Issue du Palacios Group du MIT, un laboratoire spécialisé dans le domaine du nitrure de gallium (GaN) du Massachusetts Institute of Technology (MIT), Vertical Semiconductor développe des transistors verticaux en nitrure de gallium (GaN). Ce composant, destiné à l’alimentation des puces d’intelligence artificielle, rend les systèmes d’alimentation plus efficaces et plus denses en énergie comparés à ceux basés sur le silicium.
Dans un contexte de forte croissance de l’intelligence artificielle et des technologies qui lui sont associées, l’entreprise a annoncé avoir bouclé un tour de table de 11 millions de dollars.
« Le rythme de l’IA n’est pas seulement limité par les algorithmes. Le plus grand goulet d’étranglement du matériel d’IA est la vitesse à laquelle nous pouvons acheminer l’énergie jusqu’au silicium », explique Cynthia Liao, PDG et cofondatrice de Vertical, citée dans un communiqué.
Jusqu’à 30 % d’efficacité énergétique en plus
Les transistors verticaux GaN de Vertical Semiconductor sont censés répondre à ces défis.
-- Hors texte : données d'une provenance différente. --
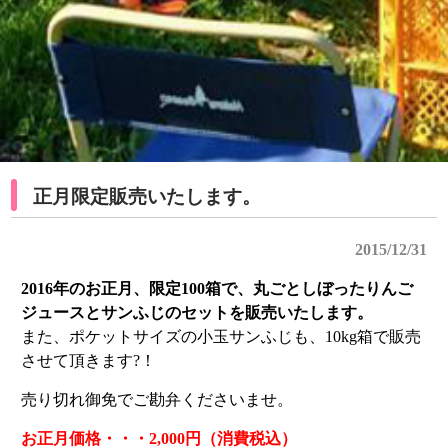
正月限定販売いたします。
2015/12/31
2016年のお正月、限定100箱で、丸ごとしぼったりんご
ジュースとサンふじのセットを販売いたします。
また、ポケットサイズの小玉サンふじも、10kg箱で販売
させて頂きます?！
売り切れ御免でご勘弁くださいませ。
お正月価格・・・2,000円（消費税込）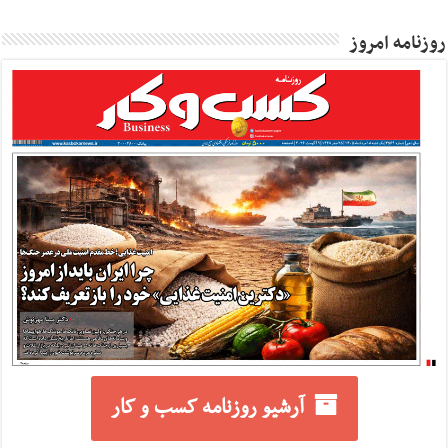
روزنامه امروز
آرشیو روزنامه کسب و کار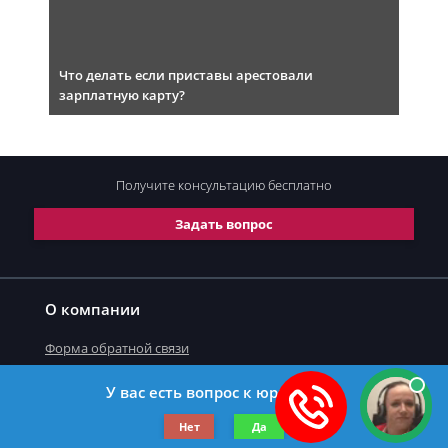
Что делать если приставы арестовали
зарплатную карту?
Получите консультацию
бесплатно
Задать вопрос
О компании
Форма обратной связи
У вас есть вопрос к юристу?
©2019-2026 Все права защищены.
Нет
Да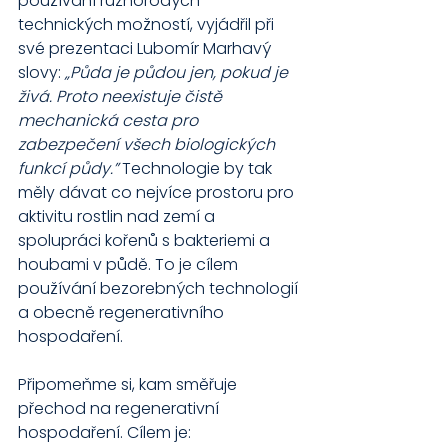
používání různorodých 
technických možností, vyjádřil při 
své prezentaci Lubomír Marhavý 
slovy: 
„Půda je půdou jen, pokud je 
živá. Proto neexistuje čistě 
mechanická cesta pro 
zabezpečení všech biologických 
funkcí půdy.”
 Technologie by tak 
měly dávat co nejvíce prostoru pro 
aktivitu rostlin nad zemí a 
spolupráci kořenů s bakteriemi a 
houbami v půdě. To je cílem 
používání bezorebných technologií 
a obecně regenerativního 
hospodaření.
Připomeňme si, kam směřuje 
přechod na regenerativní 
hospodaření. Cílem je: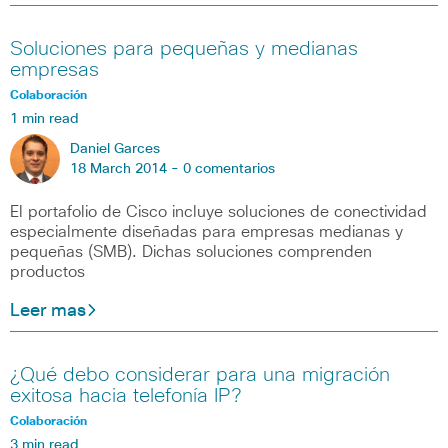
Soluciones para pequeñas y medianas
empresas
Colaboración
1 min read
Daniel Garces
18 March 2014 -
0 comentarios
El portafolio de Cisco incluye soluciones de conectividad
especialmente diseñadas para empresas medianas y
pequeñas (SMB). Dichas soluciones comprenden
productos
Leer mas
¿Qué debo considerar para una migración
exitosa hacia telefonía IP?
Colaboración
3 min read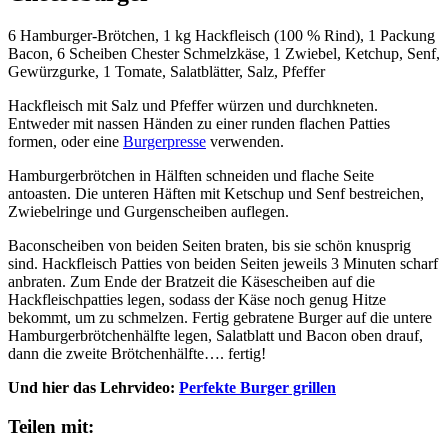
6 Hamburger-Brötchen, 1 kg Hackfleisch (100 % Rind), 1 Packung
Bacon, 6 Scheiben Chester Schmelzkäse, 1 Zwiebel, Ketchup, Senf,
Gewürzgurke, 1 Tomate, Salatblätter, Salz, Pfeffer
Hackfleisch mit Salz und Pfeffer würzen und durchkneten.
Entweder mit nassen Händen zu einer runden flachen Patties
formen, oder eine
Burgerpresse
verwenden.
Hamburgerbrötchen in Hälften schneiden und flache Seite
antoasten. Die unteren Häften mit Ketschup und Senf bestreichen,
Zwiebelringe und Gurgenscheiben auflegen.
Baconscheiben von beiden Seiten braten, bis sie schön knusprig
sind. Hackfleisch Patties von beiden Seiten jeweils 3 Minuten scharf
anbraten. Zum Ende der Bratzeit die Käsescheiben auf die
Hackfleischpatties legen, sodass der Käse noch genug Hitze
bekommt, um zu schmelzen. Fertig gebratene Burger auf die untere
Hamburgerbrötchenhälfte legen, Salatblatt und Bacon oben drauf,
dann die zweite Brötchenhälfte…. fertig!
Und hier das Lehrvideo:
Perfekte Burger grillen
Teilen mit: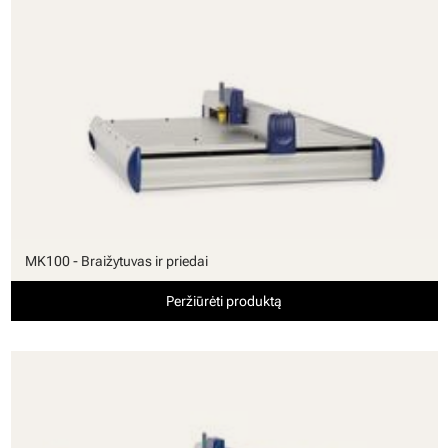
MK100 - Braižytuvas ir priedai
Peržiūrėti produktą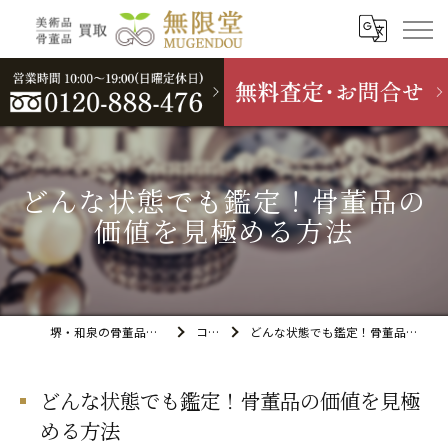
どんな状態でも鑑定！骨董品の
価値を見極める方法
堺・和泉の骨董品買取なら無限堂
コラム
どんな状態でも鑑定！骨董品の価値を見極める方法
どんな状態でも鑑定！骨董品の価値を見極
める方法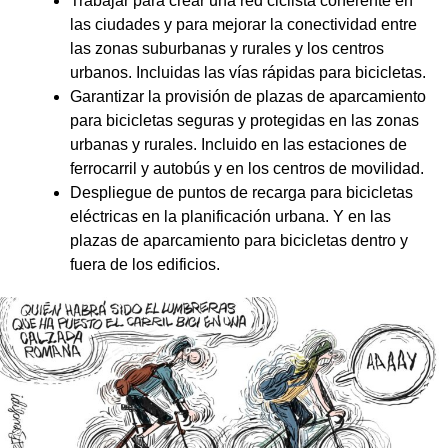
Trabajar para crear una red ciclista coherente en
las ciudades y para mejorar la conectividad entre
las zonas suburbanas y rurales y los centros
urbanos. Incluidas las vías rápidas para bicicletas.
Garantizar la provisión de plazas de aparcamiento
para bicicletas seguras y protegidas en las zonas
urbanas y rurales. Incluido en las estaciones de
ferrocarril y autobús y en los centros de movilidad.
Despliegue de puntos de recarga para bicicletas
eléctricas en la planificación urbana. Y en las
plazas de aparcamiento para bicicletas dentro y
fuera de los edificios.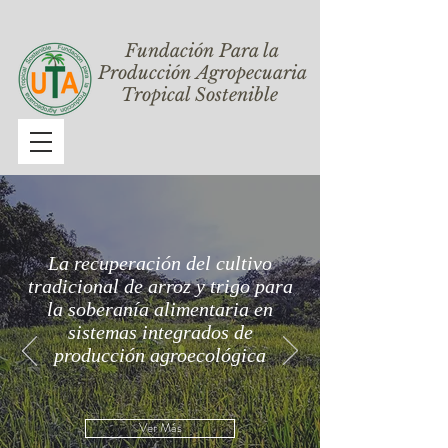
Fundación Para la
Producción Agropecuaria
Tropical Sostenible
La recuperación del cultivo
tradicional de arroz y trigo para
la soberanía alimentaria en
sistemas integrados de
producción agroecológica
Ver Más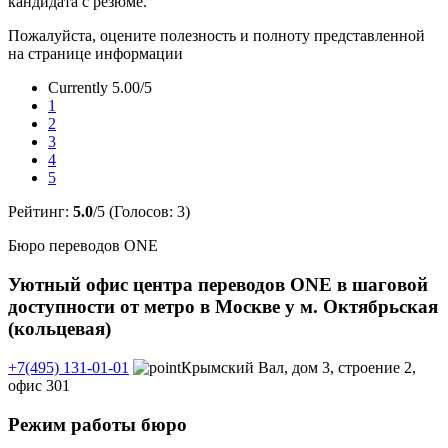
кандидата с резюме.
Пожалуйста, оцените полезность и полноту представленной
на странице информации
Currently 5.00/5
1
2
3
4
5
Рейтинг:
5.0
/5 (Голосов:
3
)
Бюро переводов ONE
Уютный офис центра переводов ONE в шаговой
доступности от метро в Москве у м. Октябрьская
(кольцевая)
+7(495) 131-01-01
Крымский Вал, дом 3, строение 2,
офис 301
Режим работы бюро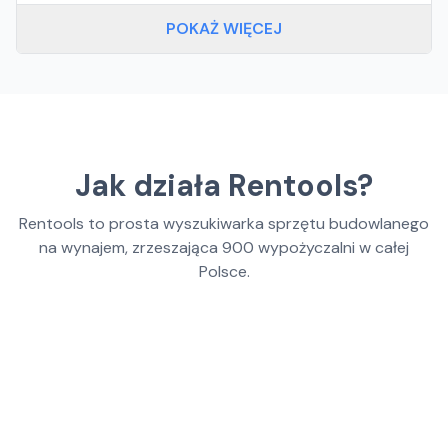
POKAŻ WIĘCEJ
Jak działa Rentools?
Rentools to prosta wyszukiwarka sprzętu budowlanego
na wynajem, zrzeszająca
900
wypożyczalni w całej
Polsce.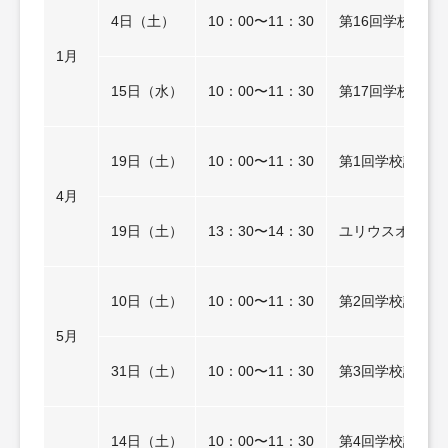
4日（土）
10：00〜11：30
第16回学校説明
1月
15日（水）
10：00〜11：30
第17回学校説明
19日（土）
10：00〜11：30
第1回学校説明
4月
19日（土）
13：30〜14：30
ユリウスオンラ
10日（土）
10：00〜11：30
第2回学校説明
5月
31日（土）
10：00〜11：30
第3回学校説明
14日（土）
10：00〜11：30
第4回学校説明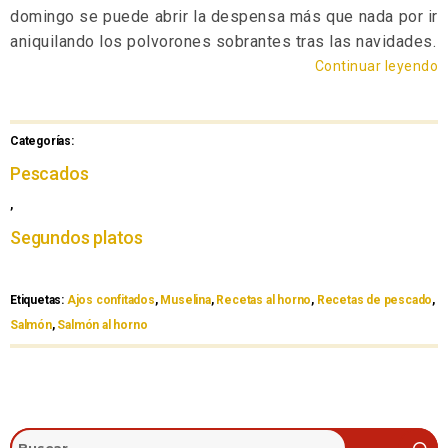
domingo se puede abrir la despensa más que nada por ir
aniquilando los polvorones sobrantes tras las navidades.
Continuar leyendo
Categorías:
Pescados
,
Segundos platos
Etiquetas:
Ajos confitados
,
Muselina
,
Recetas al horno
,
Recetas de pescado
,
Salmón
,
Salmón al horno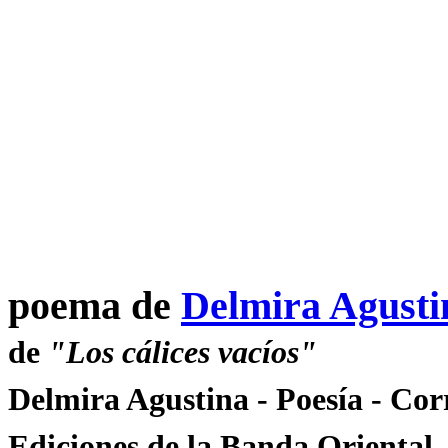
poema de
Delmira Agusti
de
"Los cálices vacíos"
Delmira Agustina - Poesía - Co
Ediciones de la Banda Oriental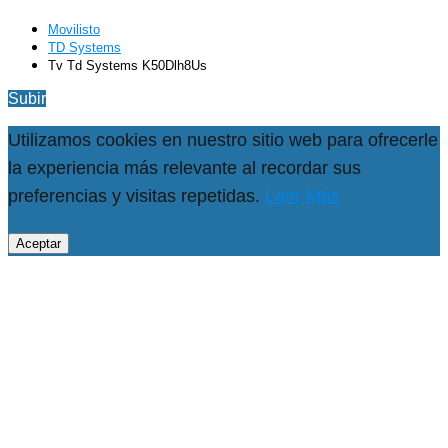
Movilisto
TD Systems
Tv Td Systems K50Dlh8Us
Subir
Utilizamos cookies en nuestro sitio web para ofrecerle
la experiencia más relevante al recordar sus
preferencias y visitas repetidas.
Leer Más
Aceptar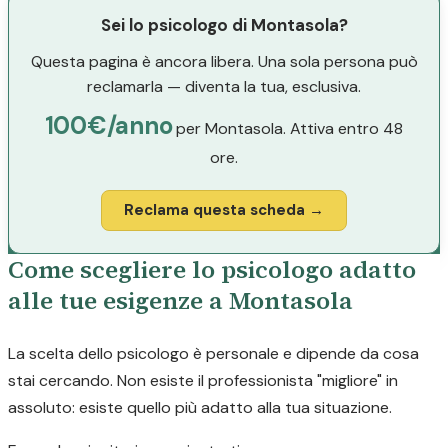
Sei lo psicologo di Montasola?
Questa pagina è ancora libera. Una sola persona può
reclamarla — diventa la tua, esclusiva.
100€/anno
per Montasola. Attiva entro 48
ore.
Reclama questa scheda →
Come scegliere lo psicologo adatto
alle tue esigenze a Montasola
La scelta dello psicologo è personale e dipende da cosa
stai cercando. Non esiste il professionista "migliore" in
assoluto: esiste quello più adatto alla tua situazione.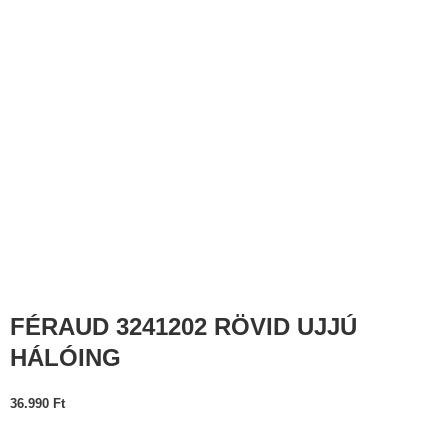
FÉRAUD 3241202 RÖVID UJJÚ
HÁLÓING
36.990
Ft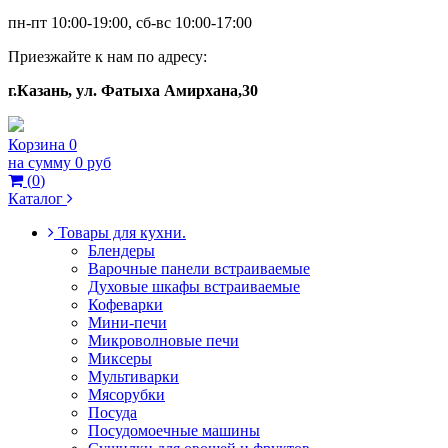
пн-пт 10:00-19:00, сб-вс 10:00-17:00
Приезжайте к нам по адресу:
г.Казань, ул. Фатыха Амирхана,30
Корзина
0
на сумму
0 руб
(
0
)
Каталог
Товары для кухни.
Блендеры
Варочные панели встраиваемые
Духовые шкафы встраиваемые
Кофеварки
Мини-печи
Микроволновые печи
Миксеры
Мультиварки
Мясорубки
Посуда
Посудомоечные машины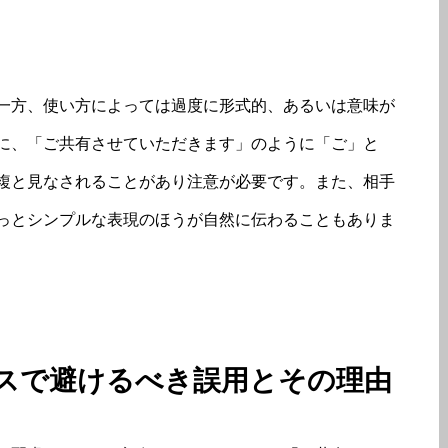
一方、使い方によっては過度に形式的、あるいは意味が
に、「ご共有させていただきます」のように「ご」と
複と見なされることがあり注意が必要です。また、相手
っとシンプルな表現のほうが自然に伝わることもありま
ネスで避けるべき誤用とその理由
Cette avancée permet de réduire les pertes d’énergie, de diminuer la chaleur et de simplifier les infrastructures, améliorant ainsi l’efficacité énergétique jusqu’à 30 % et réduisant l’empreinte énergétique des racks de centres de données d’IA de 50 %.
Ces fonds doivent servir à accélérer le développement et à industrialiser ses transistors de nouvelle génération, capables de supporter la montée en puissance des charges de travail liées à l’IA, qui met sous pression les centres de données. Actuellement, Vertical Semiconductor n’en est qu’au stade du prototype. Elle prévoit de lancer une solution entièrement intégrée en 2026.